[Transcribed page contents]
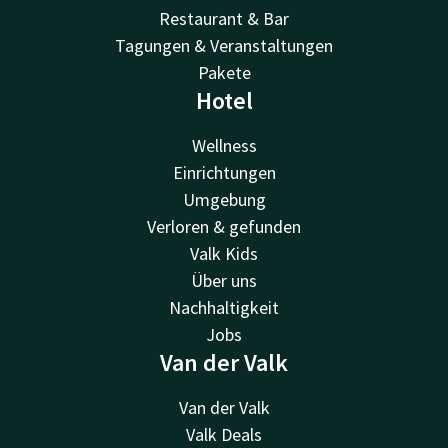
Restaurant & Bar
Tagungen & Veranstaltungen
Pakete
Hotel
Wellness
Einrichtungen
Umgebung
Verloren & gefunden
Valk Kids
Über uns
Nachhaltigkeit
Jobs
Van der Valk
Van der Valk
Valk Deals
...
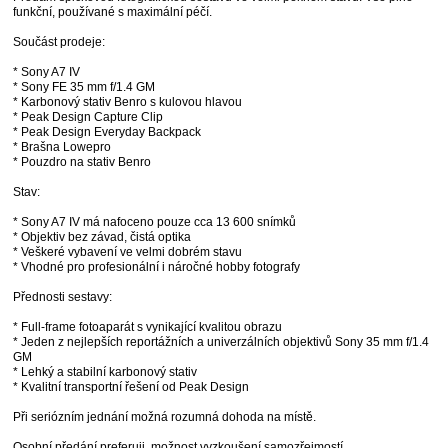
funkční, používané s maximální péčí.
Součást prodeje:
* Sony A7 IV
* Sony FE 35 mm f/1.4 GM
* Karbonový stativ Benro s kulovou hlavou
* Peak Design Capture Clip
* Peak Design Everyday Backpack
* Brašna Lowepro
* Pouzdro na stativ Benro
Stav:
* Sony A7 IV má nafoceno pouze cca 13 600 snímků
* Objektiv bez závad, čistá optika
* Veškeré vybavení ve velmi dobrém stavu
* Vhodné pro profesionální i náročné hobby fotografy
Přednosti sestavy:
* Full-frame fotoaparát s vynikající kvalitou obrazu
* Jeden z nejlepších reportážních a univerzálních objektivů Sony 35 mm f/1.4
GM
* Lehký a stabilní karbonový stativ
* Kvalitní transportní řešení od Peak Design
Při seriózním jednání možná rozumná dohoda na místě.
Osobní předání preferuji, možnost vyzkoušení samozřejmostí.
---
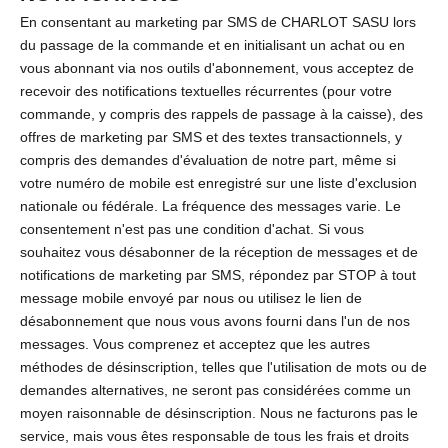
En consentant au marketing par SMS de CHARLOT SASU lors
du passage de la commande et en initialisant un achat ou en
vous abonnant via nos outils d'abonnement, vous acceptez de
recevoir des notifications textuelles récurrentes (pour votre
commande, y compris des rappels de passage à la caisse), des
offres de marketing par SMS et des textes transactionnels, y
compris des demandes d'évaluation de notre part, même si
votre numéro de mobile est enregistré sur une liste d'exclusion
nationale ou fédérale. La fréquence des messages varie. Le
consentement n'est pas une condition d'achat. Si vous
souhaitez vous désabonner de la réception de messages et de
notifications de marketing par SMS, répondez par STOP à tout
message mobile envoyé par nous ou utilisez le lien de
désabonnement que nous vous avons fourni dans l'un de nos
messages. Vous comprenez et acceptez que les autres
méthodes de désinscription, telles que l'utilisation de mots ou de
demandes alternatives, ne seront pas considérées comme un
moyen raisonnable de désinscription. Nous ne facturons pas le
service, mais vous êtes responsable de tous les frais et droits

§ **Aim of the exercise**
The output should be exactly the lines above from the line containing "Při seriózním jednání" to the line containing "Osobní předání preferuji, možnost", inclusive, with no other lines.

§ **Answer**
Při seriózním jednání možná rozumná dohoda na místě.
Osobní předání preferuji, možnost vyzkoušení samozřejmostí.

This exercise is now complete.